On Censorship

When the topic of profanity filtering comes up on forums or other community sites, it is nearly always discussed in terms of whether or not filtering is censorship. That framing produces much acrimony and little useful discussion. This is my response to one such thread. By the time I had written it the discussion had devolved into ad hominem attacks and been closed by a moderator, so I’ve chosen to post it here instead.

So far this discussion has focused almost entirely on whether profanity filtering is censorship as a proxy for whether it is acceptable, on the assumption that censorship is always wrong. That is a false argument. Profanity filtering, or indeed any filtering of the discussion, is always and incontrovertibly censorship. Once we accept that we can have a frank and honest debate as to whether such censorship is acceptable and appropriate for our community. Until then we’ll just continue talking around each other and getting nowhere.

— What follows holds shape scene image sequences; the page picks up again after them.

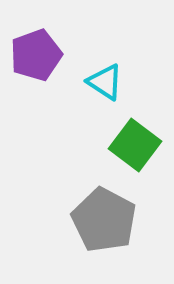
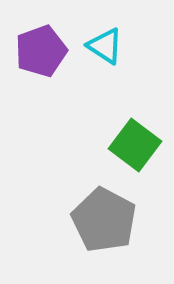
purple pentagon: moved 5 px right, 4 px up
cyan triangle: moved 36 px up
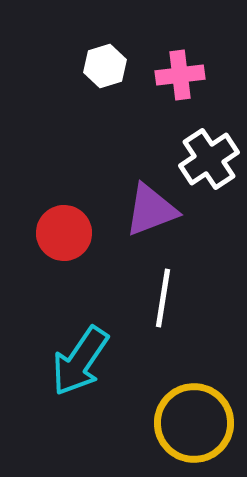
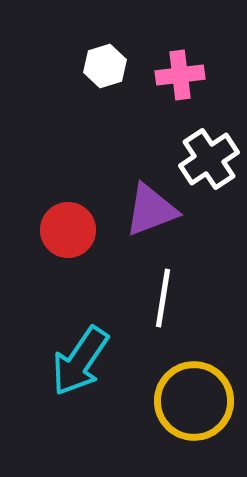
red circle: moved 4 px right, 3 px up
yellow circle: moved 22 px up
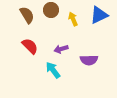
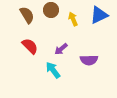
purple arrow: rotated 24 degrees counterclockwise
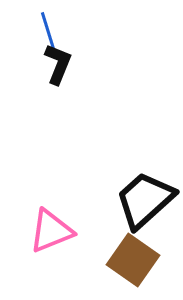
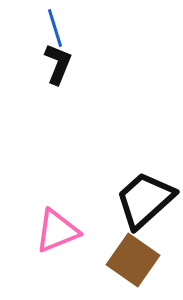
blue line: moved 7 px right, 3 px up
pink triangle: moved 6 px right
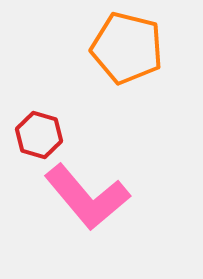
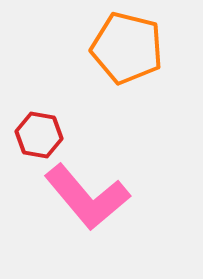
red hexagon: rotated 6 degrees counterclockwise
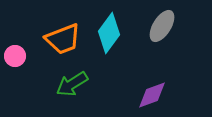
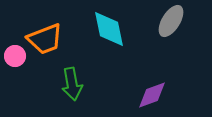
gray ellipse: moved 9 px right, 5 px up
cyan diamond: moved 4 px up; rotated 48 degrees counterclockwise
orange trapezoid: moved 18 px left
green arrow: rotated 68 degrees counterclockwise
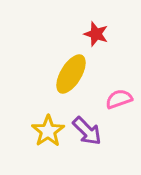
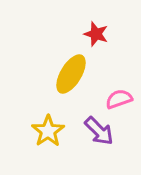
purple arrow: moved 12 px right
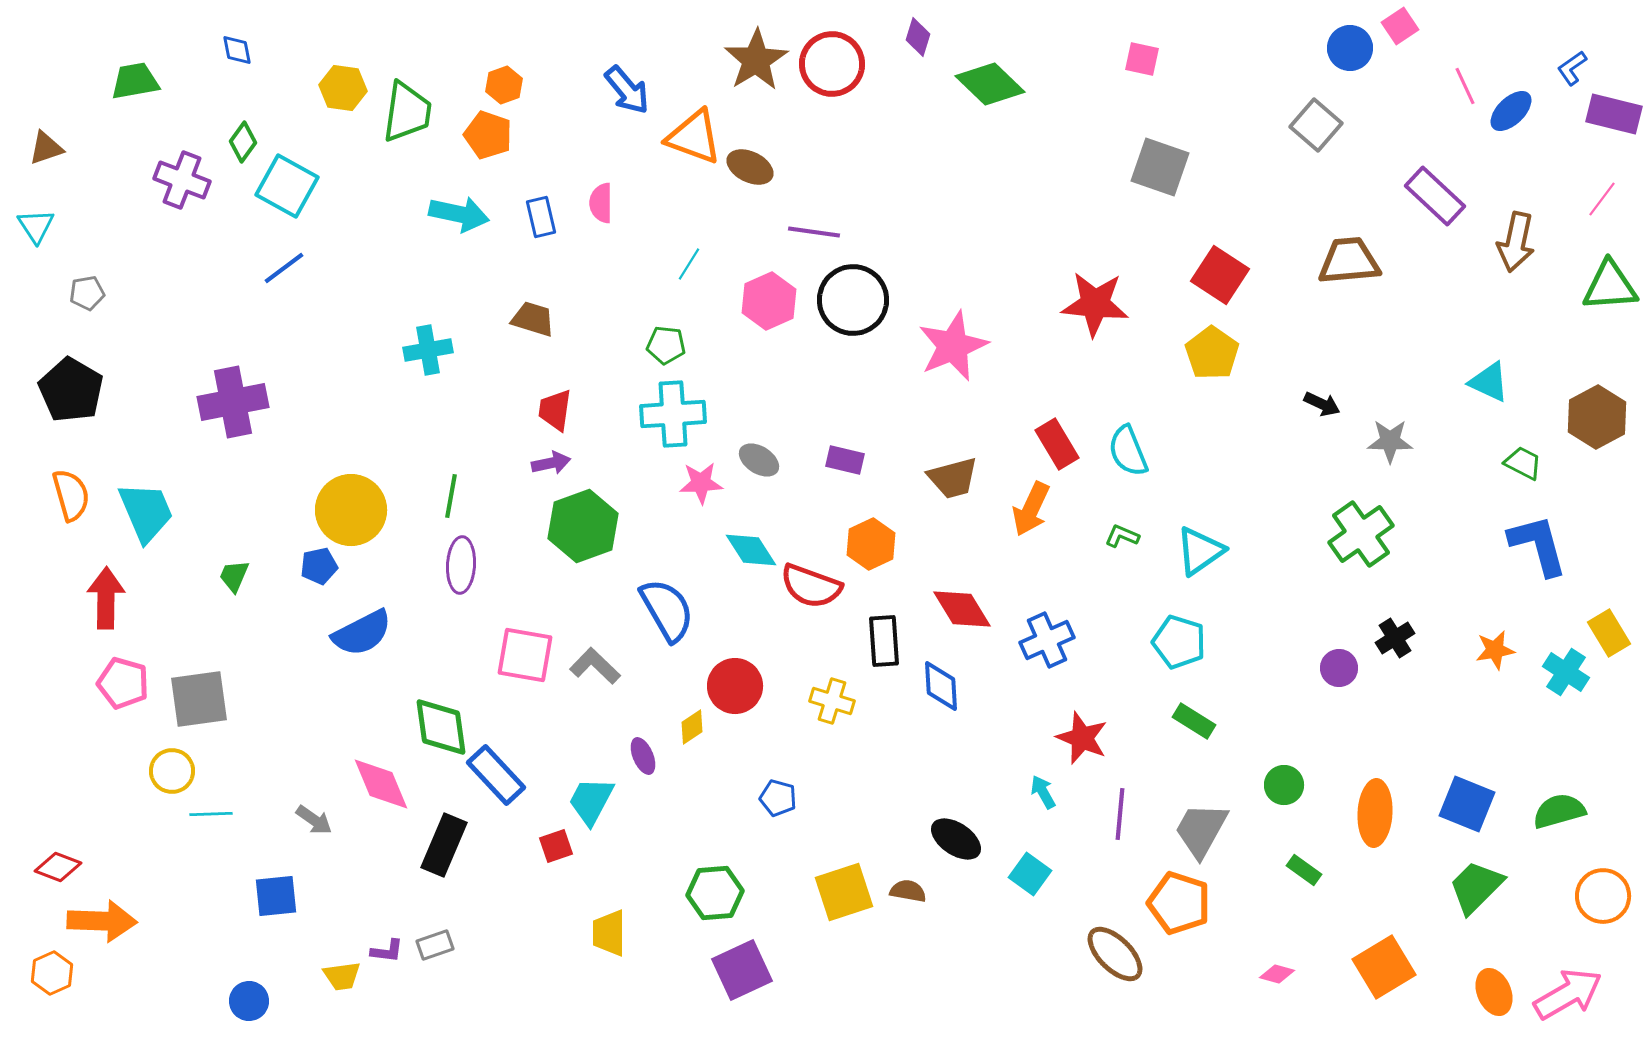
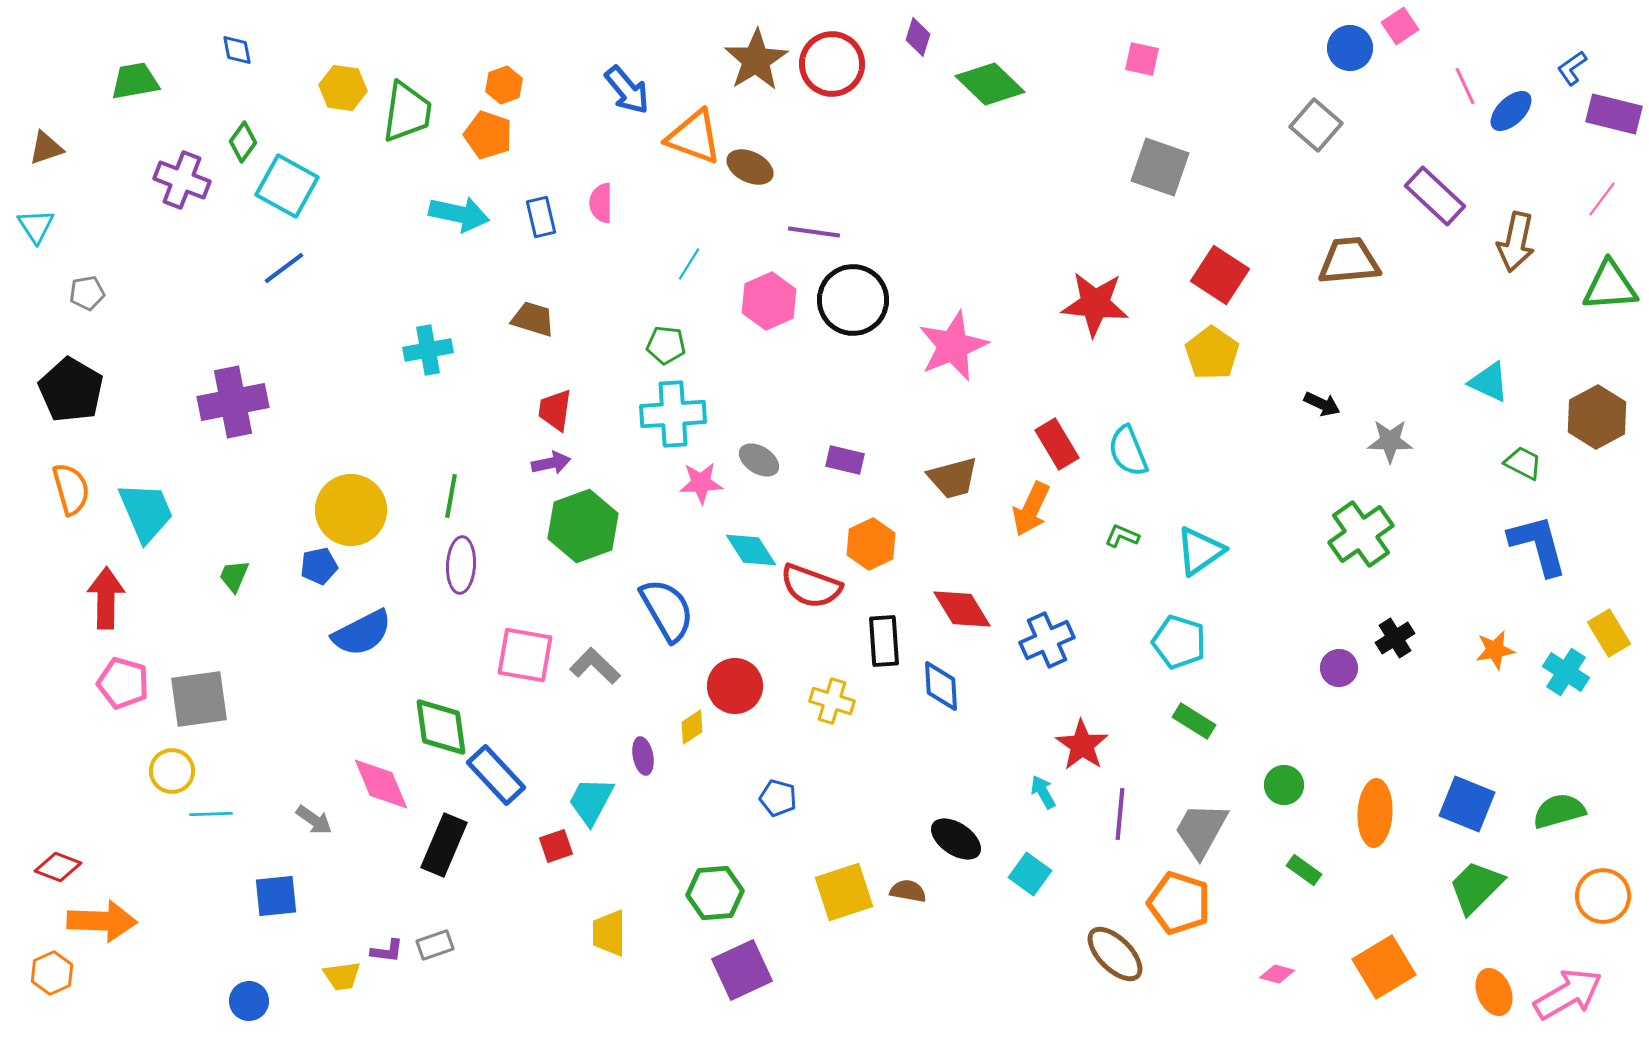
orange semicircle at (71, 495): moved 6 px up
red star at (1082, 738): moved 7 px down; rotated 12 degrees clockwise
purple ellipse at (643, 756): rotated 12 degrees clockwise
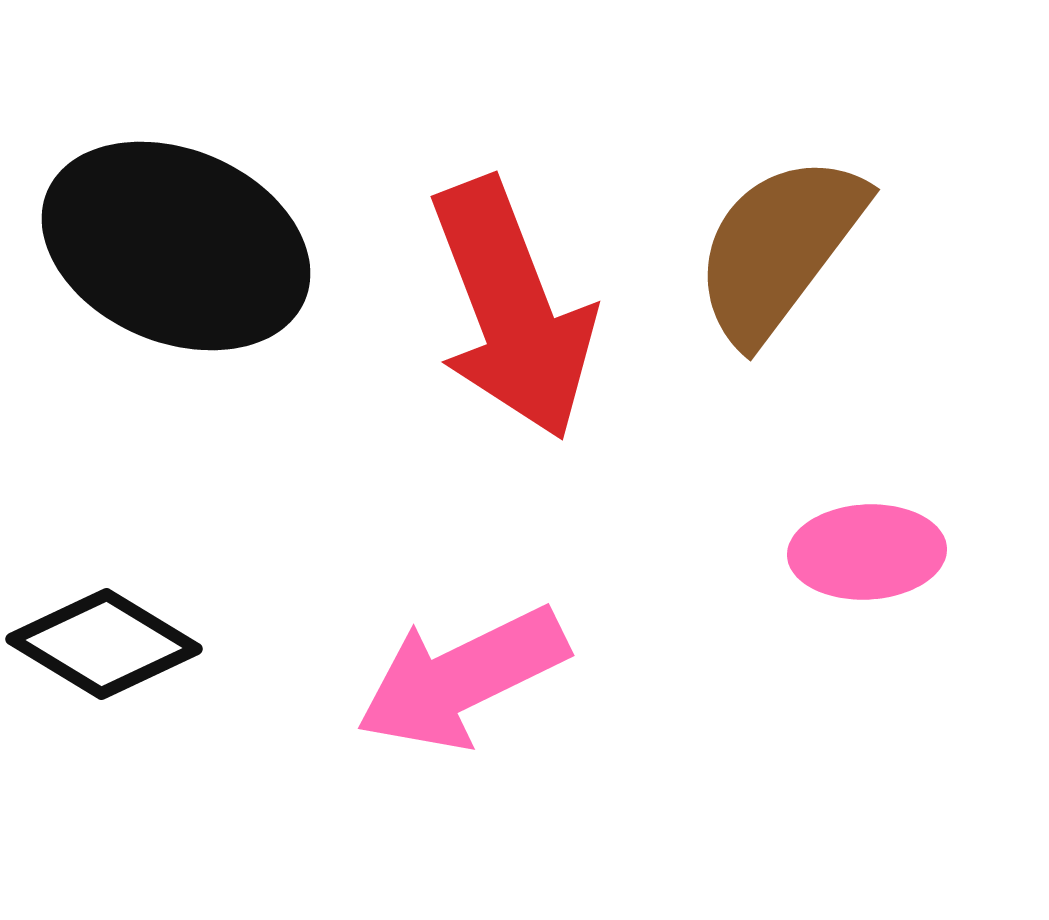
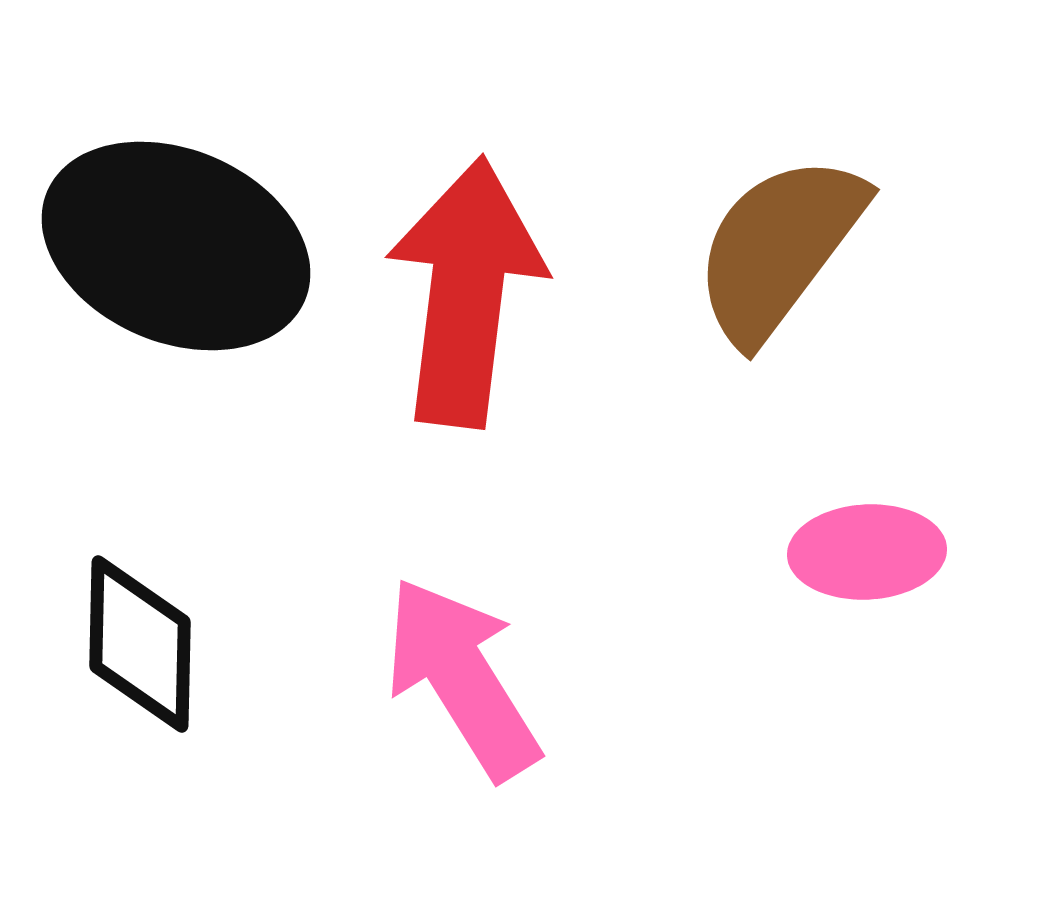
red arrow: moved 46 px left, 17 px up; rotated 152 degrees counterclockwise
black diamond: moved 36 px right; rotated 60 degrees clockwise
pink arrow: rotated 84 degrees clockwise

Due to the shared, unspoken assumption that censorship is always wrong, those in favor are stuck with the indefensible position that filtering is not censorship. Those against must explain that it is to people who are bound to ignore them. The resulting din prevents anyone from coherently conveying their opinion. Indeed the true point of this discussion, the pros and cons of profanity filtering, is not even mentioned. We must, therefore, discard our assumption.

Censorship is not always wrong or evil. We encounter a great deal of benign censorship in our day-to-day lives. Our own moderators’ valiant efforts to quash spam posts are censorship, yet they harm no one and benefit many. The laws against speech which causes direct and significant harm are censorship, but society has deemed them necessary. The prohibitions in our member agreement against hate speech and personal attacks are censorship, but we have agreed to them because they make our discussion more productive. Some censorship is necessary.

Having set aside the censorship argument, we must first decide our position as a community on the use of profanity. Is it ever acceptable? In what situations might it be appropriate? If and only if we decide that profanity is never acceptable, we must still decide whether a filter is an appropriate solution to that problem. There are certainly others, from simple community pressure to moderator intervention. Whatever our ultimate decision, we can reach it only by open and intellectually honest discussion of the options and their merits.